:: Your assignment ::
The full listing, excluding its pictures, should be printed exactly as it stands.

:: Data segment ::
-.-.-

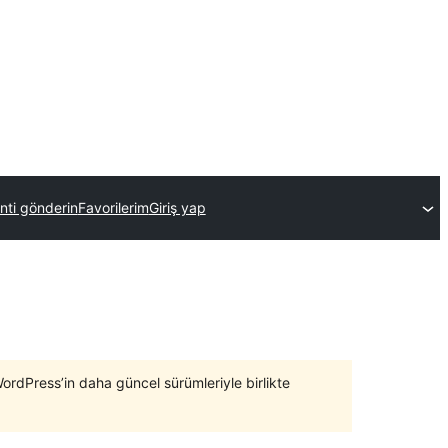
enti gönderin
Favorilerim
Giriş yap
WordPress’in daha güncel sürümleriyle birlikte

-.-.-

:: Written answer ::
enti gönderin
Favorilerim
Giriş yap
WordPress’in daha güncel sürümleriyle birlikte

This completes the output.